How Do Festive Cracker Gags Do to The Brain?

A group groaning at a Christmas table
The key to a good festive cracker joke is not its humor level but whether it can provoke groans at a dinner table, experts suggest.

"What was the price did Santa's sleigh cost? Zero, it was on the house."

This one-liner is met by moans that resonate through a warehouse in the capital.

This describes a joke-testing session with a firm that makes products for gatherings. Its repertoire includes festive crackers.

The firm's owner smiles, nearly apologetically at the gag. But the pun has made the cut and will appear in future crackers.

"The success is gauged by the joke by the volume of groans and the intensity of the groans at the table," the founder explains.

The key to a good holiday cracker joke is not the same as a stand-up joke per se. It is all about the setting - in this instance, the communal amusement of the holiday dinner table with grandparents, children and potentially friends.

"The goal is for the joke to be something that brings the child in harmony with the grandparent," she adds.

The Neuroscience Behind Shared Amusement

Gathering to experience communal laughter is not only ancient, scientists argue, it is likely to be older than humanity.

"Therefore when you are laughing with others around the Christmas dinner you are dropping into what's very likely a really primordial mammalian social vocalisation," says a professor.

Shared laughter, she explains, helps forge and strengthen social connections between individuals.

Researchers have discovered that a absence of such interactions can seriously damage mental and physical well-being.

"The people you talk to, and share laughter with, it leads to enhanced amounts of 'happy chemical' uptake," she continues.

These natural chemicals are the brain's "feel-good compounds" and are produced both to reduce tension and discomfort and in reaction to pleasurable experiences, such as chuckling with loved ones over a particularly awful Christmas cracker gag.

"It's not simply laughing at a silly pun with a Christmas cracker," she states. "You are actually performing a lot of the really important work of making, maintaining the social bonds you have with the people you love."

Which Occurs In the Brain?

But what is truly taking place within the mind when we listen to a gag?

A tremendous amount occurs in response to humour, it turns out.

Employing brain scanning technology, a kind of neural imager which shows which areas of the brain are working harder, researchers have been able to chart the regions that receive more blood.

The research involves imaging the minds of volunteer participants and then exposing them to a database of funny phrases, paired with either a non-emotional sound, or pre-recorded laughter.

"In the scanner we got a very interesting activation pattern of neural activity," says the professor.

A joke stimulates not just the areas of the mind responsible for auditory processing and interpreting language, but also brain areas involved in both preparation and initiating motion and those involved in sight and memory.

Combine these elements as a whole, and people hearing a joke have a sophisticated set of brain reactions that support the amusement we experience.

The Contagious Power of Laughter

Scientists found that when a humorous phrase is paired with laughter there is a stronger reaction in the mind than the identical phrase when accompanied by a neutral sound.

"This activation occurred in parts of the brain that you would use to move your face into a smile or a laugh," the professor explains.

It means we are not just responding to funny words, they are responding to the amusement that follows them.

Laughter, according to the expert, can be infectious.

So what does this mean for the laughter found at a holiday table?

"You laugh harder when you know others," she says, "and laughter increases more when you are fond of them or care for them."

When it comes to Christmas cracker jokes, she explains, the positive factor is more likely to be triggered not by the gag in itself, but from the response to it.

"The laughter is key.

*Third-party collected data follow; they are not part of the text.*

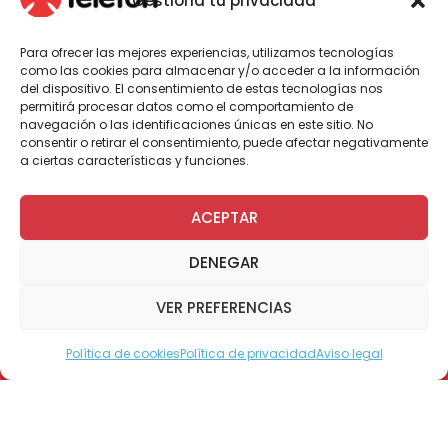
Gestiona tu privacidad
En la delegación se encuentra el paciente Teletón,
Para ofrecer las mejores experiencias, utilizamos tecnologías
Matías Alcaíno.
como las cookies para almacenar y/o acceder a la información
del dispositivo. El consentimiento de estas tecnologías nos
permitirá procesar datos como el comportamiento de
navegación o las identificaciones únicas en este sitio. No
consentir o retirar el consentimiento, puede afectar negativamente
Por Administrador General
a ciertas características y funciones.
ACEPTAR
Este lunes 27 de abril, la Selección Nacional de
DENEGAR
Bochas partió viaje hacia Canadá para
formar parte de los representativos que
competirán en la Copa Boccia Americas
VER PREFERENCIAS
Team & Pairs Championships. El torneo se
realizará entre los días 29 de abril y 4 de
Política de cookies
Política de privacidad
Aviso legal
Modo Accesible
mayo, en la ciudad de Montreal.
En esta oportunidad, el equipo será dirigido
por el técnico Francisco Olmos. La selección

The gag is the terrible Christmas cracker joke, and it's just a pretext to chuckle together."

The Search for the Ideal Festive Pun

Is it possible to discover the ultimate joke?

Probably not, but that has not prevented experts from attempting to.

Years ago, a psychologist set up a scientific search for the planet's most humorous joke.

More than tens of thousands of gags later, with scores lodged by hundreds of thousands of participants globally, he has a better idea than most as to what succeeds and what does not.

The ideal festive cracker joke must be short, he says.

"They must also be poor gags, puns that make us moan," he adds.

The increasingly "terrible" the gag, he says the better.

"This is because if no-one laughs – it's the joke's shortcoming, not your own.

"What's interesting about the Christmas cracker jokes is that none of us considers them funny.

"That's a common moment at the gathering and I think it's lovely."

Lisa Mccarthy
Lisa Mccarthy

A seasoned gaming journalist with over a decade of experience covering casino trends and slot machine strategies.